Word for word, please restate each record and pass over the pictures.

☆ ☆ ☆

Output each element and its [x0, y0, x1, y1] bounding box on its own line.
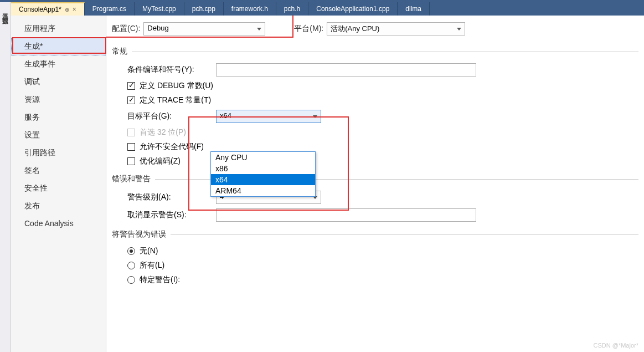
sidebar-item-services[interactable]: 服务	[11, 109, 106, 126]
pin-icon[interactable]: ⊕	[65, 7, 69, 13]
sidebar-item-build-events[interactable]: 生成事件	[11, 55, 106, 73]
define-debug-checkbox[interactable]	[127, 82, 135, 90]
optimize-checkbox[interactable]	[127, 157, 135, 165]
suppress-warn-label: 取消显示警告(S):	[127, 210, 216, 220]
tab-pch-cpp[interactable]: pch.cpp	[184, 2, 224, 16]
section-treat-as-error: 将警告视为错误	[112, 229, 638, 239]
watermark: CSDN @*Major*	[594, 342, 638, 349]
tab-pch-h[interactable]: pch.h	[276, 2, 308, 16]
treat-none-label: 无(N)	[140, 246, 158, 256]
treat-specific-radio[interactable]	[127, 276, 135, 284]
platform-label: 平台(M):	[294, 24, 323, 34]
prefer-32bit-label: 首选 32 位(P)	[140, 127, 186, 137]
define-trace-label: 定义 TRACE 常量(T)	[140, 95, 211, 105]
dropdown-option-x86[interactable]: x86	[211, 163, 315, 174]
tab-dllma[interactable]: dllma	[398, 2, 430, 16]
config-label: 配置(C):	[112, 24, 140, 34]
tab-mytest[interactable]: MyTest.cpp	[135, 2, 184, 16]
tab-consoleapp1[interactable]: ConsoleApp1* ⊕ ×	[11, 2, 85, 16]
tab-framework[interactable]: framework.h	[224, 2, 276, 16]
define-trace-checkbox[interactable]	[127, 96, 135, 104]
sidebar-item-security[interactable]: 安全性	[11, 180, 106, 197]
prefer-32bit-checkbox	[127, 129, 135, 136]
dropdown-option-anycpu[interactable]: Any CPU	[211, 152, 315, 163]
target-platform-dropdown[interactable]: Any CPU x86 x64 ARM64	[210, 151, 316, 197]
treat-specific-label: 特定警告(I):	[140, 275, 180, 285]
tab-label: MyTest.cpp	[142, 5, 176, 13]
dropdown-option-arm64[interactable]: ARM64	[211, 185, 315, 196]
sidebar-item-signing[interactable]: 签名	[11, 162, 106, 180]
optimize-label: 优化编码(Z)	[140, 156, 181, 166]
define-debug-label: 定义 DEBUG 常数(U)	[140, 81, 213, 91]
tab-label: ConsoleApplication1.cpp	[316, 5, 389, 13]
sidebar-item-reference-paths[interactable]: 引用路径	[11, 144, 106, 162]
tool-rail: 工具箱 数据源	[0, 2, 11, 352]
tool-rail-toolbox[interactable]: 工具箱	[0, 7, 11, 11]
section-errors: 错误和警告	[112, 174, 638, 184]
section-general: 常规	[112, 47, 638, 57]
tab-label: pch.cpp	[192, 5, 215, 13]
tab-label: pch.h	[284, 5, 300, 13]
config-combo[interactable]: Debug	[143, 22, 265, 35]
sidebar-item-application[interactable]: 应用程序	[11, 20, 106, 38]
tab-label: framework.h	[231, 5, 268, 13]
tab-strip: ConsoleApp1* ⊕ × Program.cs MyTest.cpp p…	[11, 2, 644, 16]
tool-rail-datasource[interactable]: 数据源	[0, 11, 11, 16]
tab-label: Program.cs	[92, 5, 126, 13]
sidebar-item-debug[interactable]: 调试	[11, 73, 106, 91]
property-sidebar: 应用程序 生成* 生成事件 调试 资源 服务 设置 引用路径 签名 安全性 发布…	[11, 16, 106, 352]
close-icon[interactable]: ×	[73, 6, 76, 13]
cond-symbols-label: 条件编译和符号(Y):	[127, 65, 216, 75]
sidebar-item-code-analysis[interactable]: Code Analysis	[11, 215, 106, 232]
sidebar-item-build[interactable]: 生成*	[11, 38, 106, 55]
form-area: 配置(C): Debug 平台(M): 活动(Any CPU) 常规 条件编译和…	[106, 16, 644, 352]
sidebar-item-resources[interactable]: 资源	[11, 91, 106, 109]
sidebar-item-settings[interactable]: 设置	[11, 126, 106, 144]
cond-symbols-input[interactable]	[216, 63, 476, 76]
tab-label: dllma	[405, 5, 421, 13]
tab-consoleapplication1[interactable]: ConsoleApplication1.cpp	[308, 2, 398, 16]
treat-all-label: 所有(L)	[140, 261, 164, 271]
platform-combo[interactable]: 活动(Any CPU)	[327, 22, 465, 35]
dropdown-option-x64[interactable]: x64	[211, 174, 315, 185]
sidebar-item-publish[interactable]: 发布	[11, 197, 106, 215]
tab-program[interactable]: Program.cs	[85, 2, 135, 16]
allow-unsafe-label: 允许不安全代码(F)	[140, 142, 204, 152]
allow-unsafe-checkbox[interactable]	[127, 143, 135, 151]
warn-level-label: 警告级别(A):	[127, 192, 216, 202]
suppress-warn-input[interactable]	[216, 208, 476, 222]
target-platform-label: 目标平台(G):	[127, 111, 216, 121]
tab-label: ConsoleApp1*	[19, 6, 61, 13]
treat-all-radio[interactable]	[127, 262, 135, 269]
target-platform-combo[interactable]: x64	[216, 110, 321, 123]
treat-none-radio[interactable]	[127, 247, 135, 255]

☆ ☆ ☆

Reply to the task:
Output each element and its [x0, y0, x1, y1] bounding box on its own line.
sidebar-item-services[interactable]: 服务	[11, 109, 106, 126]
pin-icon[interactable]: ⊕	[65, 7, 69, 13]
sidebar-item-build-events[interactable]: 生成事件	[11, 55, 106, 73]
define-debug-checkbox[interactable]	[127, 82, 135, 90]
optimize-checkbox[interactable]	[127, 157, 135, 165]
suppress-warn-label: 取消显示警告(S):	[127, 210, 216, 220]
tab-pch-cpp[interactable]: pch.cpp	[184, 2, 224, 16]
section-treat-as-error: 将警告视为错误	[112, 229, 638, 239]
watermark: CSDN @*Major*	[594, 342, 638, 349]
tab-pch-h[interactable]: pch.h	[276, 2, 308, 16]
treat-none-label: 无(N)	[140, 246, 158, 256]
treat-specific-radio[interactable]	[127, 276, 135, 284]
platform-label: 平台(M):	[294, 24, 323, 34]
prefer-32bit-label: 首选 32 位(P)	[140, 127, 186, 137]
define-trace-label: 定义 TRACE 常量(T)	[140, 95, 211, 105]
dropdown-option-x86[interactable]: x86	[211, 163, 315, 174]
tab-dllma[interactable]: dllma	[398, 2, 430, 16]
config-label: 配置(C):	[112, 24, 140, 34]
tab-mytest[interactable]: MyTest.cpp	[135, 2, 184, 16]
tab-consoleapp1[interactable]: ConsoleApp1* ⊕ ×	[11, 2, 85, 16]
tab-framework[interactable]: framework.h	[224, 2, 276, 16]
define-trace-checkbox[interactable]	[127, 96, 135, 104]
sidebar-item-security[interactable]: 安全性	[11, 180, 106, 197]
prefer-32bit-checkbox	[127, 129, 135, 136]
dropdown-option-anycpu[interactable]: Any CPU	[211, 152, 315, 163]
target-platform-dropdown[interactable]: Any CPU x86 x64 ARM64	[210, 151, 316, 197]
treat-specific-label: 特定警告(I):	[140, 275, 180, 285]
tab-label: MyTest.cpp	[142, 5, 176, 13]
dropdown-option-arm64[interactable]: ARM64	[211, 185, 315, 196]
sidebar-item-signing[interactable]: 签名	[11, 162, 106, 180]
optimize-label: 优化编码(Z)	[140, 156, 181, 166]
define-debug-label: 定义 DEBUG 常数(U)	[140, 81, 213, 91]
tab-label: ConsoleApplication1.cpp	[316, 5, 389, 13]
sidebar-item-reference-paths[interactable]: 引用路径	[11, 144, 106, 162]
tool-rail: 工具箱 数据源	[0, 2, 11, 352]
tool-rail-toolbox[interactable]: 工具箱	[0, 7, 11, 11]
section-errors: 错误和警告	[112, 174, 638, 184]
section-general: 常规	[112, 47, 638, 57]
tab-label: pch.cpp	[192, 5, 215, 13]
tab-label: pch.h	[284, 5, 300, 13]
config-combo[interactable]: Debug	[143, 22, 265, 35]
sidebar-item-application[interactable]: 应用程序	[11, 20, 106, 38]
tab-label: framework.h	[231, 5, 268, 13]
tab-strip: ConsoleApp1* ⊕ × Program.cs MyTest.cpp p…	[11, 2, 644, 16]
tool-rail-datasource[interactable]: 数据源	[0, 11, 11, 16]
tab-label: Program.cs	[92, 5, 126, 13]
sidebar-item-debug[interactable]: 调试	[11, 73, 106, 91]
property-sidebar: 应用程序 生成* 生成事件 调试 资源 服务 设置 引用路径 签名 安全性 发布…	[11, 16, 106, 352]
close-icon[interactable]: ×	[73, 6, 76, 13]
cond-symbols-label: 条件编译和符号(Y):	[127, 65, 216, 75]
sidebar-item-code-analysis[interactable]: Code Analysis	[11, 215, 106, 232]
sidebar-item-build[interactable]: 生成*	[11, 38, 106, 55]
form-area: 配置(C): Debug 平台(M): 活动(Any CPU) 常规 条件编译和…	[106, 16, 644, 352]
sidebar-item-resources[interactable]: 资源	[11, 91, 106, 109]
sidebar-item-settings[interactable]: 设置	[11, 126, 106, 144]
cond-symbols-input[interactable]	[216, 63, 476, 76]
tab-label: dllma	[405, 5, 421, 13]
tab-consoleapplication1[interactable]: ConsoleApplication1.cpp	[308, 2, 398, 16]
treat-all-label: 所有(L)	[140, 261, 164, 271]
platform-combo[interactable]: 活动(Any CPU)	[327, 22, 465, 35]
dropdown-option-x64[interactable]: x64	[211, 174, 315, 185]
sidebar-item-publish[interactable]: 发布	[11, 197, 106, 215]
tab-program[interactable]: Program.cs	[85, 2, 135, 16]
allow-unsafe-label: 允许不安全代码(F)	[140, 142, 204, 152]
allow-unsafe-checkbox[interactable]	[127, 143, 135, 151]
warn-level-label: 警告级别(A):	[127, 192, 216, 202]
suppress-warn-input[interactable]	[216, 208, 476, 222]
target-platform-label: 目标平台(G):	[127, 111, 216, 121]
tab-label: ConsoleApp1*	[19, 6, 61, 13]
treat-all-radio[interactable]	[127, 262, 135, 269]
target-platform-combo[interactable]: x64	[216, 110, 321, 123]
treat-none-radio[interactable]	[127, 247, 135, 255]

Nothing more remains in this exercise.